Phenylalanines that are conserved among several RNA-binding proteins form part of a nucleic acid-binding pocket in the A1 heterogeneous nuclear ribonucleoprotein

B M Merrill et al. J Biol Chem. .
Free article

Abstract

We have studied the domain structure of the A1 heterogeneous nuclear ribonucleoprotein using both partial proteolysis and photochemical cross-linking to oligodeoxynucleotides.
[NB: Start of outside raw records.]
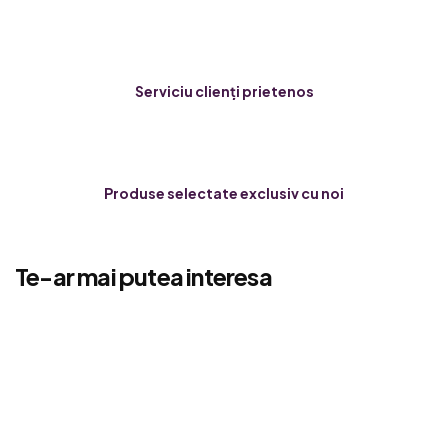
Serviciu clienți prietenos
Produse selectate exclusiv cu noi
Te-ar mai putea interesa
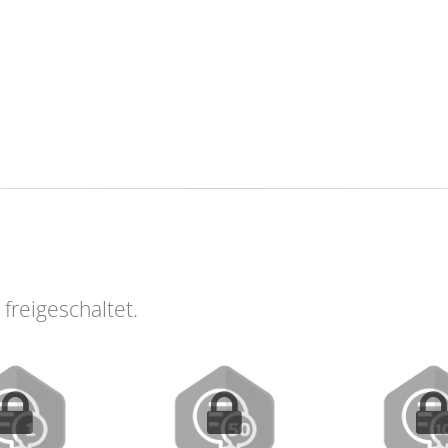
MATUR
freigeschaltet.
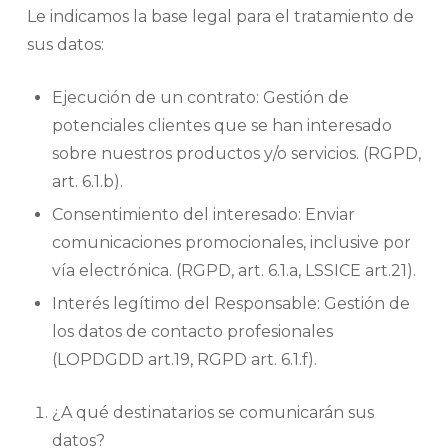
Le indicamos la base legal para el tratamiento de
sus datos:
Ejecución de un contrato: Gestión de
potenciales clientes que se han interesado
sobre nuestros productos y/o servicios. (RGPD,
art. 6.1.b).
Consentimiento del interesado: Enviar
comunicaciones promocionales, inclusive por
vía electrónica. (RGPD, art. 6.1.a, LSSICE art.21).
Interés legítimo del Responsable: Gestión de
los datos de contacto profesionales
(LOPDGDD art.19, RGPD art. 6.1.f).
¿A qué destinatarios se comunicarán sus
datos?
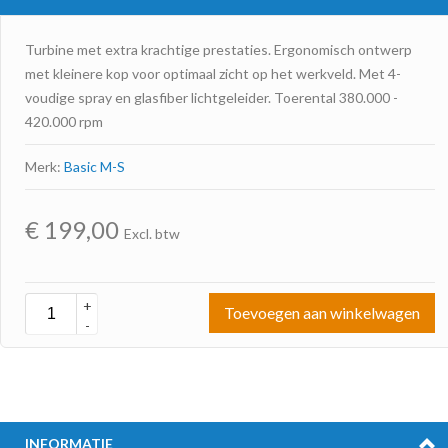
Turbine met extra krachtige prestaties. Ergonomisch ontwerp
met kleinere kop voor optimaal zicht op het werkveld. Met 4-
voudige spray en glasfiber lichtgeleider. Toerental 380.000 -
420.000 rpm
Merk:
Basic M-S
€
199,00
Excl. btw
+
Toevoegen aan winkelwagen
-
INFORMATIE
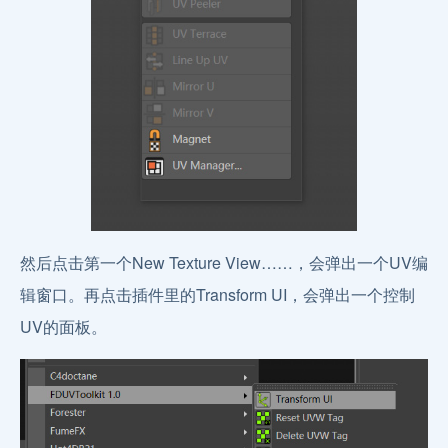
然后点击第一个New Texture View……，会弹出一个UV编
辑窗口。再点击插件里的Transform UI，会弹出一个控制
UV的面板。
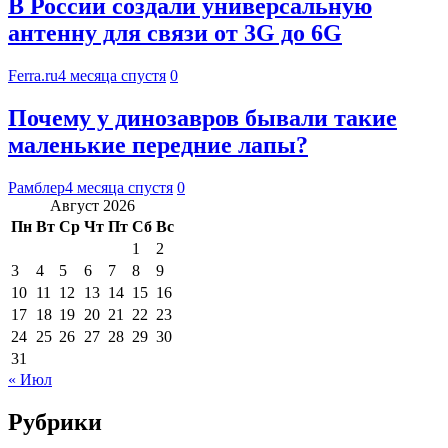
В России создали универсальную
антенну для связи от 3G до 6G
Ferra.ru
4 месяца спустя
0
Почему у динозавров бывали такие
маленькие передние лапы?
Рамблер
4 месяца спустя
0
Август 2026
Пн
Вт
Ср
Чт
Пт
Сб
Вс
1
2
3
4
5
6
7
8
9
10
11
12
13
14
15
16
17
18
19
20
21
22
23
24
25
26
27
28
29
30
31
« Июл
Рубрики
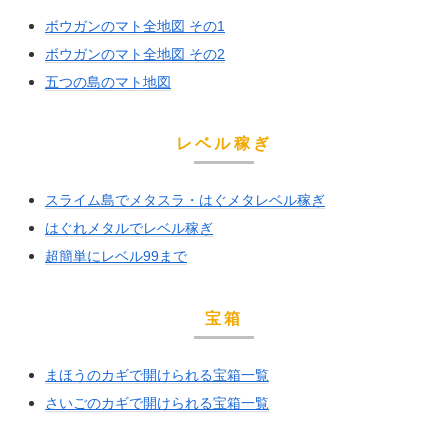
ボウガンのマト全地図 その1
ボウガンのマト全地図 その2
五つの島のマト地図
レベル稼ぎ
スライム島でメタスラ・はぐメタレベル稼ぎ
はぐれメタルでレベル稼ぎ
超簡単にレベル99まで
宝箱
まほうのカギで開けられる宝箱一覧
さいごのカギで開けられる宝箱一覧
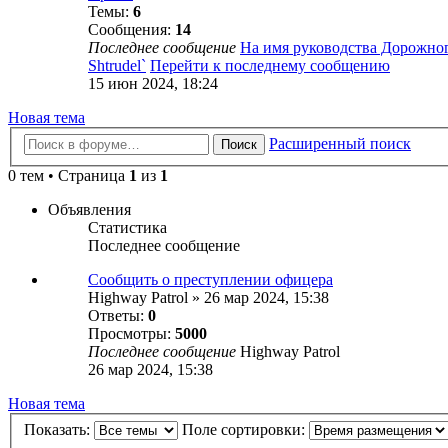
Темы:
6
Сообщения:
14
Последнее сообщение
На имя руководства Дорожно
Shtrudel`
Перейти к последнему сообщению
15 июн 2024, 18:24
Новая тема
Расширенный поиск
Поиск
0 тем • Страница
1
из
1
Объявления
Статистика
Последнее сообщение
Сообщить о преступлении офицера
Highway Patrol
»
26 мар 2024, 15:38
Ответы:
0
Просмотры:
5000
Последнее сообщение
Highway Patrol
26 мар 2024, 15:38
Новая тема
Показать:
Поле сортировки:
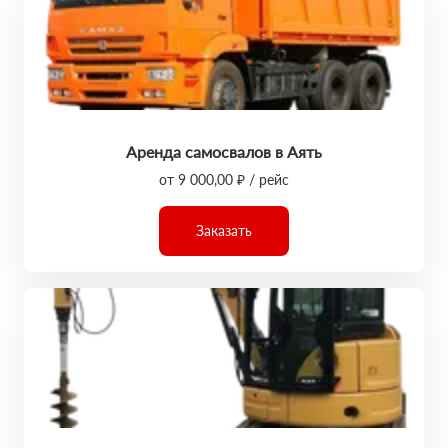
Аренда самосвалов в Аять
от 9 000,00 ₽ / рейс
Заказать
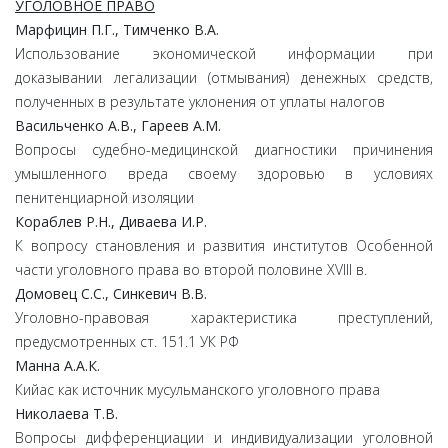
УГОЛОВНОЕ ПРАВО
Марфицин П.Г., Тимченко В.А.
Использование экономической информации при
доказывании легализации (отмывания) денежных средств,
полученных в результате уклонения от уплаты налогов
Васильченко А.В., Гареев А.М.
Вопросы судебно-медицинской диагностики причинения
умышленного вреда своему здоровью в условиях
пенитенциарной изоляции
Кораблев Р.Н., Диваева И.Р.
К вопросу становления и развития институтов Особенной
части уголовного права во второй половине XVIII в.
Домовец С.С., Синкевич В.В.
Уголовно-правовая характеристика преступлений,
предусмотренных ст. 151.1 УК РФ
Манна А.А.К.
Кийас как источник мусульманского уголовного права
Николаева Т.В.
Вопросы дифференциации и индивидуализации уголовной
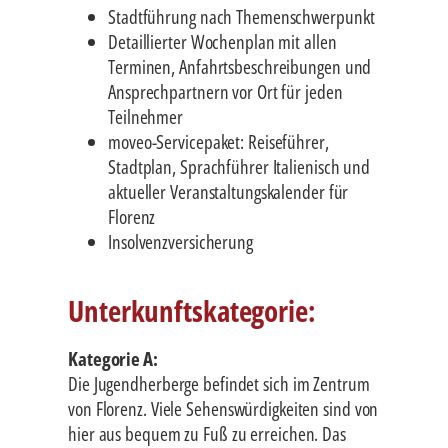
Stadtführung nach Themenschwerpunkt
Detaillierter Wochenplan mit allen
Terminen, Anfahrtsbeschreibungen und
Ansprechpartnern vor Ort für jeden
Teilnehmer
moveo-Servicepaket: Reiseführer,
Stadtplan, Sprachführer Italienisch und
aktueller Veranstaltungskalender für
Florenz
Insolvenzversicherung
Unterkunftskategorie:
Kategorie A:
Die Jugendherberge befindet sich im Zentrum
von Florenz. Viele Sehenswürdigkeiten sind von
hier aus bequem zu Fuß zu erreichen. Das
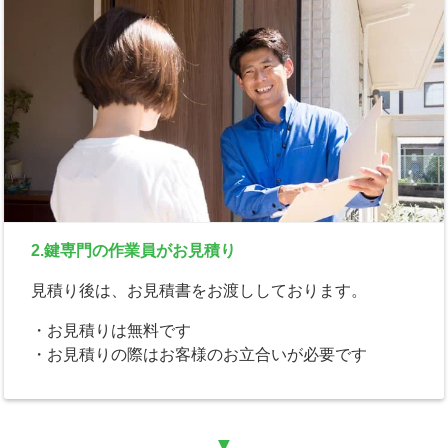
2.鍵専門の作業員がお見積り
見積り後は、お見積書をお渡ししております。
・お見積りは無料です
・お見積りの際はお客様のお立合いが必要です
▼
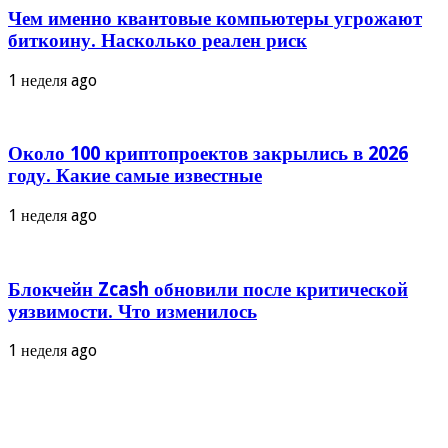
Чем именно квантовые компьютеры угрожают
биткоину. Насколько реален риск
1 неделя ago
Около 100 криптопроектов закрылись в 2026
году. Какие самые известные
1 неделя ago
Блокчейн Zcash обновили после критической
уязвимости. Что изменилось
1 неделя ago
Both the intact A1 protein and its proteolytic fragment, the UP1 protein, can be cleaved by Staphylococcus aureus V-8 protease to produce two polypeptides of 92 amino acids. These two polypeptides correspond to the internal repeat sequence previously noted by us to occur in UP1. The two polypeptides can be purified via single-stranded DNA cellulose chromatography and independently cross-linked to [32P]p(dT)8, indicating that each domain can bind to single-stranded nucleic acids. Purification and sequencing of A1 tryptic peptides that had been cross-linked to oligothymidylic acid revealed that 4 phenylalanine residues, phenylalanines 16, 58, 107, and 149 are the sites of covalent adduct formation, with phenylalanine 16 being the major site of cross-linking. These phenylalanine residues are internally homologous when the repeat sequences in A1 are aligned, that is, phenylalanines 16 and 107 occupy analogous positions in the 91-residue repeat, as do phenylalanines 58 and 149. An examination of the primary structures of a variety of eucaryotic RNA-binding proteins with sequence homology to A1 reveals that the cross-linked phenylalanines in A1 are highly conserved among all of these proteins. Our results provide the first experimental evidence that conserved residues in the 90-amino acid repeating domains shared by A1 and other single-stranded nucleic acid binding-proteins form part of an RNA-binding pocket.